Start With Breakfast — And Don’t Fear the Egg
For people who feel paralyzed at the starting line, Weintraub suggests a single entry point: breakfast. Most Americans, she notes, default to carbohydrate-heavy mornings — the bagel, the roll, the croissant. All fall into the simple carbohydrate category she’d like to see people minimize.
Eggs, yogurt, cottage cheese, and hummus are all protein options she points to. Pair one of those with a slice of multigrain toast and a piece of fruit, and you’ve already made a meaningful change.
“Simple little changes,” she says, “which make a big difference.”
On Fats, Sugar, and Sodium: The Nuances Matter
Weintraub addresses a few of the most common misconceptions about nutrition advice.
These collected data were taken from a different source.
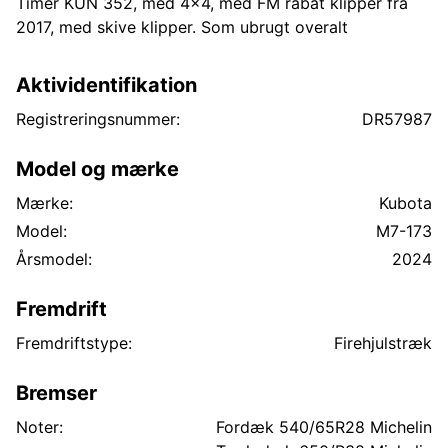
Timer KUN 352, med 4x4, med FM rabat klipper fra
2017, med skive klipper. Som ubrugt overalt
Aktividentifikation
Registreringsnummer:
DR57987
Model og mærke
Mærke:
Kubota
Model:
M7-173
Årsmodel:
2024
Fremdrift
Fremdriftstype:
Firehjulstræk
Bremser
Noter:
Fordæk 540/65R28 Michelin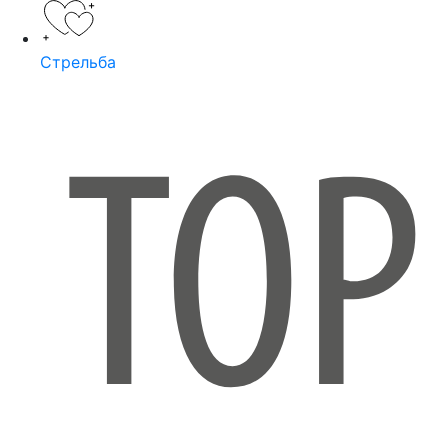
Стрельба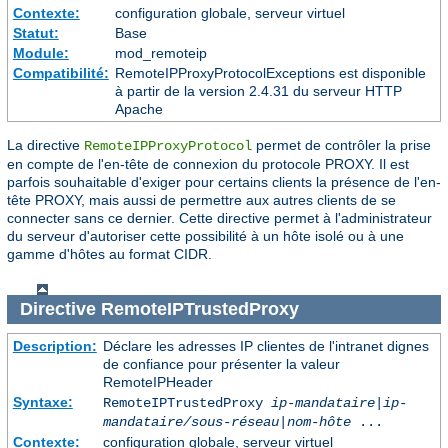
Contexte:
configuration globale, serveur virtuel
Statut:
Base
Module:
mod_remoteip
Compatibilité:
RemoteIPProxyProtocolExceptions est disponible
à partir de la version 2.4.31 du serveur HTTP
Apache
La directive
permet de contrôler la prise
RemoteIPProxyProtocol
en compte de l'en-tête de connexion du protocole PROXY. Il est
parfois souhaitable d'exiger pour certains clients la présence de l'en-
tête PROXY, mais aussi de permettre aux autres clients de se
connecter sans ce dernier. Cette directive permet à l'administrateur
du serveur d'autoriser cette possibilité à un hôte isolé ou à une
gamme d'hôtes au format CIDR.
Directive
RemoteIPTrustedProxy
Description:
Déclare les adresses IP clientes de l'intranet dignes
de confiance pour présenter la valeur
RemoteIPHeader
Syntaxe:
RemoteIPTrustedProxy
ip-mandataire
|
ip-
mandataire/sous-réseau
|
nom-hôte
...
Contexte:
configuration globale, serveur virtuel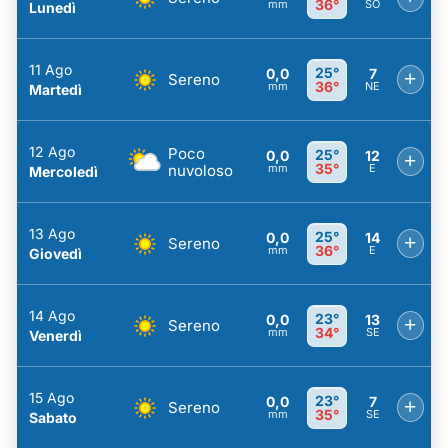
36°
mm
SO
Lunedì
11 Ago
25°
0,0
7
+
Sereno
36°
mm
NE
Martedì
12 Ago
Poco
25°
0,0
12
+
35°
nuvoloso
mm
E
Mercoledì
13 Ago
25°
0,0
14
+
Sereno
36°
mm
E
Giovedì
14 Ago
23°
0,0
13
+
Sereno
34°
mm
SE
Venerdì
15 Ago
23°
0,0
7
+
Sereno
35°
mm
SE
Sabato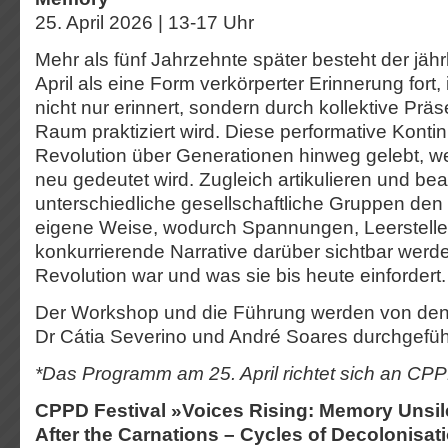
25. April 2026 | 13-17 Uhr
Mehr als fünf Jahrzehnte später besteht der jäh
April als eine Form verkörperter Erinnerung fort,
nicht nur erinnert, sondern durch kollektive Präs
Raum praktiziert wird. Diese performative Kontinu
Revolution über Generationen hinweg gelebt, 
neu gedeutet wird. Zugleich artikulieren und b
unterschiedliche gesellschaftliche Gruppen den 2
eigene Weise, wodurch Spannungen, Leerstell
konkurrierende Narrative darüber sichtbar werd
Revolution war und was sie bis heute einfordert.
Der Workshop und die Führung werden von den
Dr Cátia Severino und André Soares durchgefüh
*Das Programm am 25. April richtet sich an CPP
CPPD Festival »Voices Rising: Memory Unsi
After the Carnations – Cycles of Decolonisa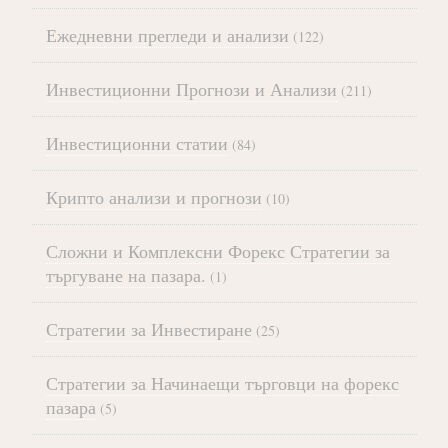
Ежедневни прегледи и анализи
(122)
Инвестиционни Прогнози и Анализи
(211)
Инвестиционни статии
(84)
Крипто анализи и прогнози
(10)
Сложни и Комплексни Форекс Стратегии за
търгуване на пазара.
(1)
Стратегии за Инвестиране
(25)
Стратегии за Начинаещи търговци на форекс
пазара
(5)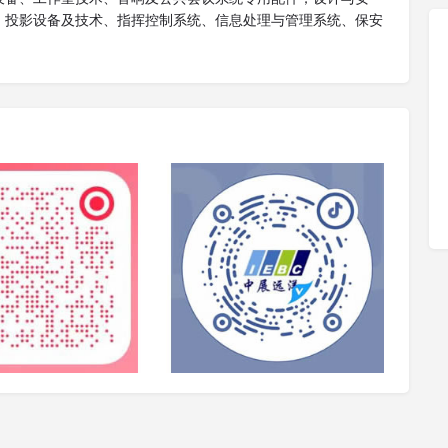
、投影设备及技术、指挥控制系统、信息处理与管理系统、保安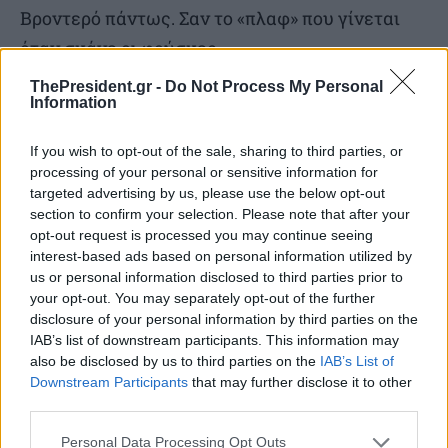
Βροντερό πάντως. Σαν το «πλαφ» που γίνεται
όταν σκάνε οι φούσκες.
ThePresident.gr -
Do Not Process My Personal
«Παρέσυρε θανάσιμα». Τον καημένο τον
Information
άνθρωπο. Την καημένη τη γλώσσα…
If you wish to opt-out of the sale, sharing to third parties, or
processing of your personal or sensitive information for
«Που πλήγονται». Ετσι σκληρά πλήττεται η
targeted advertising by us, please use the below opt-out
section to confirm your selection. Please note that after your
γραμματική. Εκ-πληξη καμία.
opt-out request is processed you may continue seeing
interest-based ads based on personal information utilized by
Μου το βρήκε η φίλη μου Ελεν, που ως
us or personal information disclosed to third parties prior to
your opt-out. You may separately opt-out of the further
συγγραφέας το πρόσεξε: “Iατρικόν κέντρον
disclosure of your personal information by third parties on the
αρχάγγελοι». Ταιριαστό.
IAB’s list of downstream participants. This information may
also be disclosed by us to third parties on the
IAB’s List of
Downstream Participants
that may further disclose it to other
Τη μία βάζει τεράστιους δασμούς το πορτοκαλί
third parties.
ανθρωπάκι, την επόμενη, βλέποντας την
Personal Data Processing Opt Outs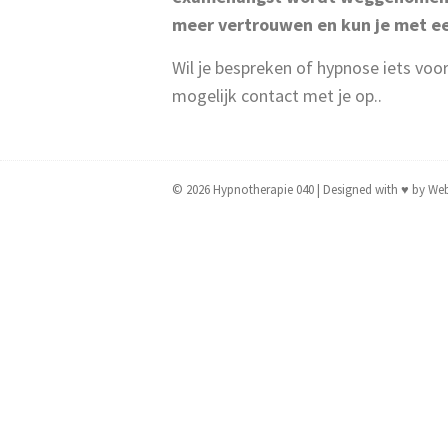
meer vertrouwen en kun je met e
Wil je bespreken of hypnose iets voo
mogelijk contact met je op
..
© 2026
Hypnotherapie 040
| Designed with
♥
by
Web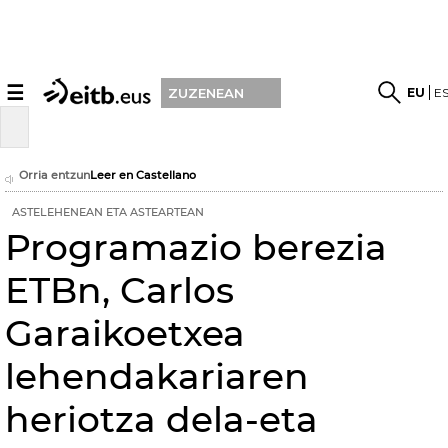
☰
EU
E
ZUZENEAN
Orria entzun
Leer en Castellano
ASTELEHENEAN ETA ASTEARTEAN
Programazio berezia
ETBn, Carlos
Garaikoetxea
lehendakariaren
heriotza dela-eta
On sugar: “People have sometimes said to me, ‘Oh, I was told I wasn’t supposed to eat fruit because there’s a lot of sugar.'” But fruit sugar arrives packaged with natural fiber, she explains, which changes how the body processes it. You don’t have to limit it.
On sodium: the concern is most acute for people already managing high blood pressure, where a doctor will likely recommend limits. For the general population, it’s less of an urgent priority.
On fats — perhaps the most misunderstood category — Weintraub draws a clean line between saturated fats, found in red meat, fried foods, and most processed sweets, and unsaturated fats, which include the monounsaturated fats in avocados, nuts, and olive oil. The latter are not just permissible, she says. They are actively important to include.
Eating Out Without Eating Badly
The same protein-plus-fiber logic applies when ordering from a menu. At an Italian restaurant, Weintraub says, that means choosing a chicken or fish dish instead of a pasta-heavy entrée — and asking the kitchen to substitute an extra order of vegetables for the pasta or potato that comes on the side.
She concedes that many fast food chains are difficult to navigate healthfully. But at Mexican fast-casual spots, she sees a path: beans — “incredibly good for you,” she says.
Stock the Pantry, Plan Ahead
Healthy eating, Weintraub argues, is as much a logistics problem as a willpower problem. She recommeds practical items to stock in your pantry: canned beans, lentils, farro, and quinoa. She encourages patients to cook a large batch of a grain like farro or quinoa on a weekend and keep it in the refrigerator all week — ready to pull out when time is short and the temptation to order something processed is at its highest.
For produce, she says bags of frozen fruit and vegetables are perfectly good substitutes for fresh ones.
The Misconception She Hears Most
Weintraub says the biggest myth in nutrition she hears most often is that healthy food can’t taste good.
“It’s amazing how many absolutely delicious healthy meals you can prepare with not a lot of effort and still really enjoy,” she says. “Don’t disparage a healthy meal. Don’t think, oh, that’s just never going to taste good — because you can create some masterpieces that you will really enjoy and feel very satisfied after eating.”
Image: Vegetables are displayed in a produce section at a supermarket in New York, Monday, May 17, 2021. (AP Photo/Mary Altaffer, File)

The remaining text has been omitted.